Les États-Unis tentent de rassurer face à la hausse des prix du pétrole après des frappes en Iran

La situation géopolitique au Moyen-Orient, exacerbée par des attaques ciblant des installations pétrolières en Iran, suscite des inquiétudes croissantes aux États-Unis. Le 7 mars, l’administration Trump a tenté de calmer les esprits alors que les prix à la pompe continuent d’augmenter, ce qui pourrait devenir un enjeu majeur à l’approche des élections législatives de novembre.

EN BREF

  • Le ministre de l’Énergie assure que les perturbations ne dureront pas longtemps.
  • Les frappes israéliennes ont touché des infrastructures pétrolières iraniennes.
  • Les États-Unis envisagent des mesures pour sécuriser le passage des tankers dans le Golfe persique.

Lors d’une interview accordée à CNN, le ministre de l’Énergie, Chris Wright, a souligné que le conflit en cours et ses conséquences sur les flux pétroliers et gaziers ne devraient perturber le marché que « au pire, quelques semaines ». Les prix des carburants, qui constituent un indicateur sensible pour les électeurs américains, continuent de flamber, suscitant des préoccupations quant à leur impact sur l’opinion publique à l’approche des élections.

Les tensions au Moyen-Orient ont conduit à un quasi-arrêt des passages au détroit d’Ormuz, une voie essentielle par laquelle transite environ 20 % de la production mondiale de pétrole.
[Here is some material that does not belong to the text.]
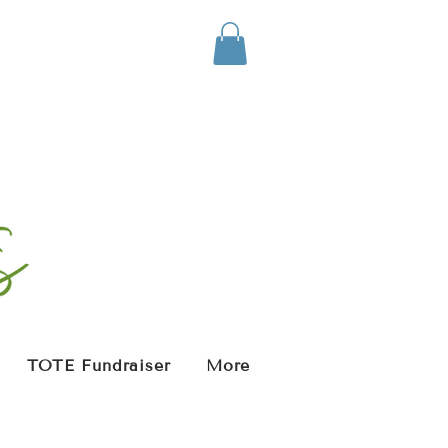
TOTE Fundraiser
More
Cette situation a entraîné une réaction brutale des marchés de l’énergie, avec une hausse spectaculaire des cours du pétrole. Le baril de West Texas Intermediate (WTI), référence américaine, a augmenté de 12 % lors d’une seule séance, et de 36 % sur la semaine précédente.

Chris Wright a exprimé son optimisme quant à la stabilité du marché, affirmant que les prix « ne devraient pas monter beaucoup plus haut » grâce à des réserves suffisantes d’énergie dans l’hémisphère occidental. Toutefois, la réalité des conflits en cours pourrait rendre cette prévision incertaine.

Les frappes israéliennes ont visé, samedi, quatre dépôts pétroliers et un site logistique à Téhéran et ses environs, provoquant d’importants incendies. Ces attaques constituent la première incursion rapportée contre les infrastructures énergétiques iraniennes depuis le début du conflit. Chris Wright a précisé que ces frappes étaient le fait d’Israël et a assuré que les États-Unis ne cibleraient pas l’industrie énergétique iranienne.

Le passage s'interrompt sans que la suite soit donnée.